CHAPTER FOURTEEN: OPENING DAY
From the top of the central pillar, Phage watched the elephants race. They really were magnificent beasts-so powerful, so fast, so full of blood. They were down to twenty now. The ones that remained had to dodge the ones that had fallen. Phage had planned on the corpses providing obstacles, but she hadn't realized that every time the beasts came in sight of their slain kin, they would trumpet and charge the giant lizard scavengers and set in for a ferocious melee. It was all the handlers could do to drive off the remaining beasts and resume the race.
Down to thirteen.
The crowd loved it. Most of them had never seen an elephant. Now, they saw fifty of them and watched forty-nine die. It was merely the opening act, the diversion that kept everyone happy while they got seated.
Half the world was getting seated. Twenty thousand filled the lower reaches, and twenty thousand more flocked across the bridges and rode the courtesy barges. Once they had seen today's entertainments, there would be fifty thousand tomorrow, and then eighty thousand, and then a capacity crowd of one hundred thousand.

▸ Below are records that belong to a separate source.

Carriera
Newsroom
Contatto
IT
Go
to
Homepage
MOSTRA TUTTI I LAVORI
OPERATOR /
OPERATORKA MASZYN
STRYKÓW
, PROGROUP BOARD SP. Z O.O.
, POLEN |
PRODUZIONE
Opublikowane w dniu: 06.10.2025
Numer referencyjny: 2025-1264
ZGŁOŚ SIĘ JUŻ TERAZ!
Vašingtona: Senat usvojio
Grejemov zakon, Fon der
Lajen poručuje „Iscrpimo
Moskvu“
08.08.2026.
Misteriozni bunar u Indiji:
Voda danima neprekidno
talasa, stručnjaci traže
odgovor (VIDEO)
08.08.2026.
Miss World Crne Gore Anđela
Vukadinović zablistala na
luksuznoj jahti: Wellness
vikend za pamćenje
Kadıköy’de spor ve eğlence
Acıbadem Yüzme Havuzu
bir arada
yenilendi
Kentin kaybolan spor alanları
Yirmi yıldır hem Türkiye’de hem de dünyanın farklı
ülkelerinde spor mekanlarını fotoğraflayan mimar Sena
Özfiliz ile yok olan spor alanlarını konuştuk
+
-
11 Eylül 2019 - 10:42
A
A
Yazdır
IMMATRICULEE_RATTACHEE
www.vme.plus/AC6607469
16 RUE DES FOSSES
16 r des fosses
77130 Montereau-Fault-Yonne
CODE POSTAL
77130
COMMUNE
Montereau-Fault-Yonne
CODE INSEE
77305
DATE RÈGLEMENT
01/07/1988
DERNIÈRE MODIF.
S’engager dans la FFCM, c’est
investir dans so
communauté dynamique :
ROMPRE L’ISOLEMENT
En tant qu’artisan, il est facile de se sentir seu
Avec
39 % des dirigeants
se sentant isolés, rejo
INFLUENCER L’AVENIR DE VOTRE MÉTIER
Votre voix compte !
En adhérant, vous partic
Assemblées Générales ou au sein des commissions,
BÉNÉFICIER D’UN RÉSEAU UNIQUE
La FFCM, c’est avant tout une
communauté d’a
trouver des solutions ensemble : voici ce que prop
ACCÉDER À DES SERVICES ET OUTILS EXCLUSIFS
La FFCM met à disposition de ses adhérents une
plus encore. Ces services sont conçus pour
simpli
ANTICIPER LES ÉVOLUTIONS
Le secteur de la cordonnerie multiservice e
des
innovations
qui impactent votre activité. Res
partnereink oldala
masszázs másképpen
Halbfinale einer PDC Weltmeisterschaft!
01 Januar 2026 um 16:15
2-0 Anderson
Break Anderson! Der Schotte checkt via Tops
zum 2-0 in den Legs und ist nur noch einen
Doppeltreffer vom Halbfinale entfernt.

Braids had brought all these people. She had traveled the whole continent of Otaria, taking with her a taste of the coliseum's splendors. To yokels, she presented a freak show. To families, she showed a menagerie of exotic creatures. To magistrates, she offered an arena for the resolution of disputes.

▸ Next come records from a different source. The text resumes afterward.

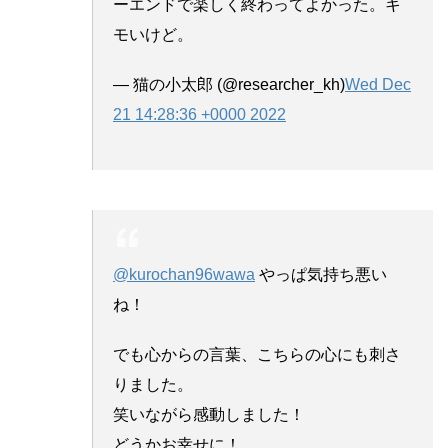
ーエンドで楽しく終わってよかった。キ
モいけど。
— 猫の小太郎 (@researcher_kh)
Wed Dec
21 14:28:36 +0000 2022
@kurochan96wawa
やっぱ気持ち悪い
ね！
でも心からの言葉、こちらの心にも刺さ
りました。
笑いながら感動しました！
どうかお幸せに！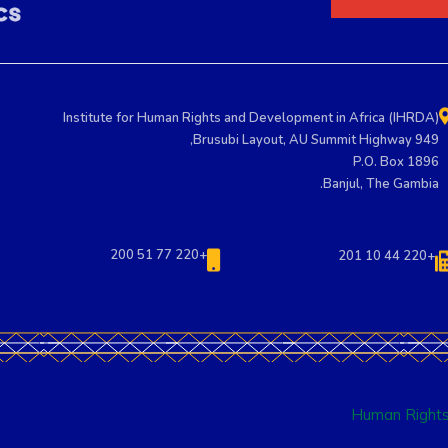
Institute for Human Rights and Development in Africa (IHRDA)
949 Brusubi Layout, AU Summit Highway,
P.O. Box 1896
Banjul, The Gambia.
+220 77 51 200
+220 44 10 201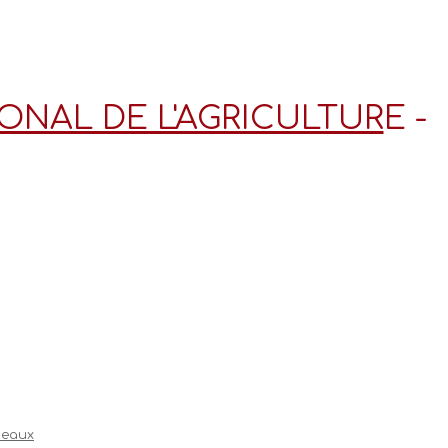
ONAL DE L'AGRICULTUR
E -
neaux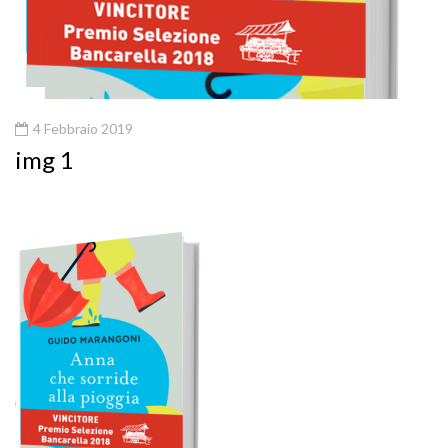
4 Febbraio 2019
img 1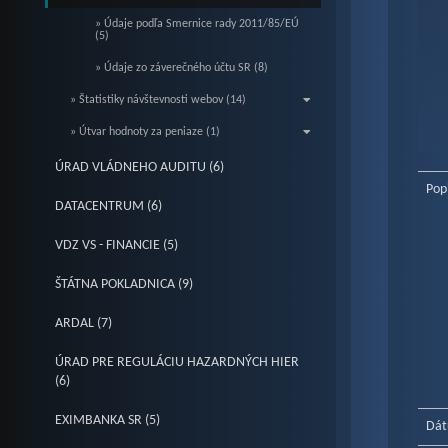
» Údaje podľa Smernice rady 2011/85/EÚ
(5)
» Údaje zo záverečného účtu SR (8)
» Štatistiky návštevnosti webov (14)
» Útvar hodnoty za peniaze (1)
End o
ÚRAD VLÁDNEHO AUDITU (6)
Pop
DATACENTRUM (6)
VDZ VS - FINANCIE (5)
ŠTÁTNA POKLADNICA (9)
ARDAL (7)
ÚRAD PRE REGULÁCIU HAZARDNÝCH HIER
(6)
EXIMBANKA SR (5)
Dát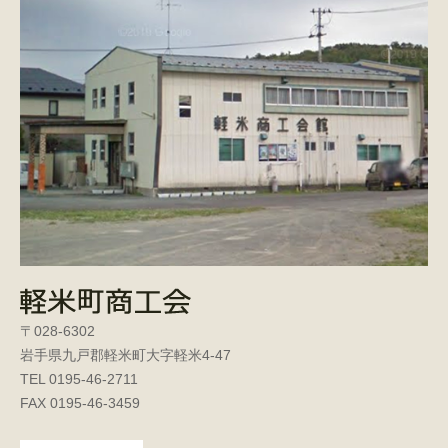
〒028-6302
岩手県九戸郡軽米町大字軽米4-47
TEL 0195-46-2711
FAX 0195-46-3459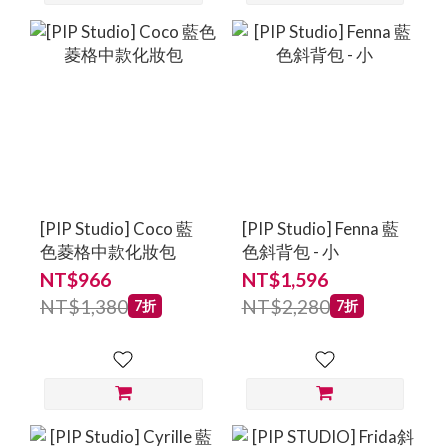
[PIP Studio] Coco 藍
[PIP Studio] Fenna 藍
色菱格中款化妝包
色斜背包 - 小
NT$966
NT$1,596
NT$1,380
NT$2,280
7折
7折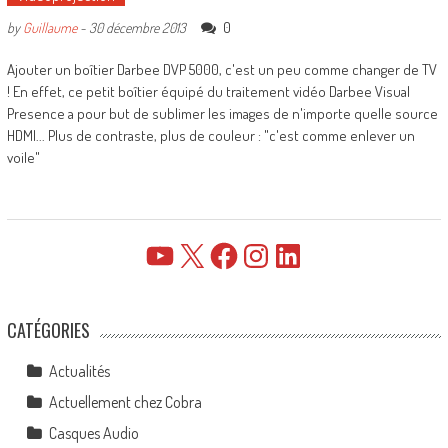
0
by
Guillaume
-
30 décembre 2013
Ajouter un boîtier Darbee DVP 5000, c'est un peu comme changer de TV
! En effet, ce petit boîtier équipé du traitement vidéo Darbee Visual
Presence a pour but de sublimer les images de n'importe quelle source
HDMI... Plus de contraste, plus de couleur : "c'est comme enlever un
voile"
YouTube
X
Facebook
Instagram
LinkedIn
CATÉGORIES
Actualités
Actuellement chez Cobra
Casques Audio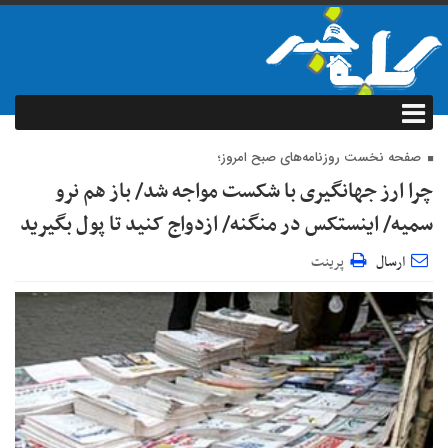
صفحه نخست روزنامه‌های صبح امروز؛
چرا ارز جهانگیری با شکست مواجه شد/ باز هم نرو
سمیه/ اینستکس در منگنه/ ازدواج کنید تا پول بگیرید
ارسال
پرینت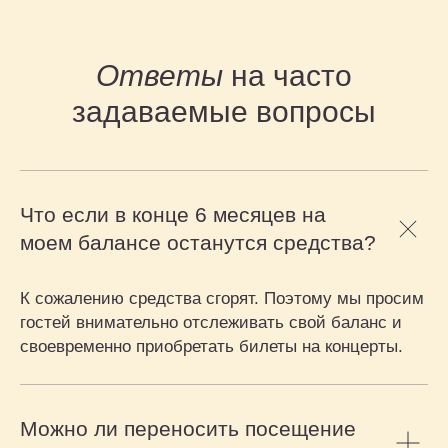
Ответы
на часто
задаваемые вопросы
Что если в конце 6 месяцев на
моем балансе останутся средства?
К сожалению средства сгорят. Поэтому мы просим
гостей внимательно отслеживать свой баланс и
своевременно приобретать билеты на концерты.
Можно ли переносить посещение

The coliseum was everything to everyone. The rich enjoyed luxury boxes replete with every pleasure both legal and illegal. The poor crowded on dusty benches and screamed their lungs out. Braids had proven herself a human Mirari, knowing just what each person wanted and providing it-for a price. She had arranged walk-in one-day passes and boat-in week-long excursions with full accommodations.
By the end of the week, the coliseum would have paid for itself. By the end of the month, its revenues would have outstripped those of the pits.
Only one elephant remained-bloodied but unbowed. The crowds cheered it with almost vicious approval. The animal meanwhile stomped stupidly beside the bone piles of its kin. It bobbed its head in manic distress. Its handlers jabbed it with short hooks, leading it toward the animal paddock.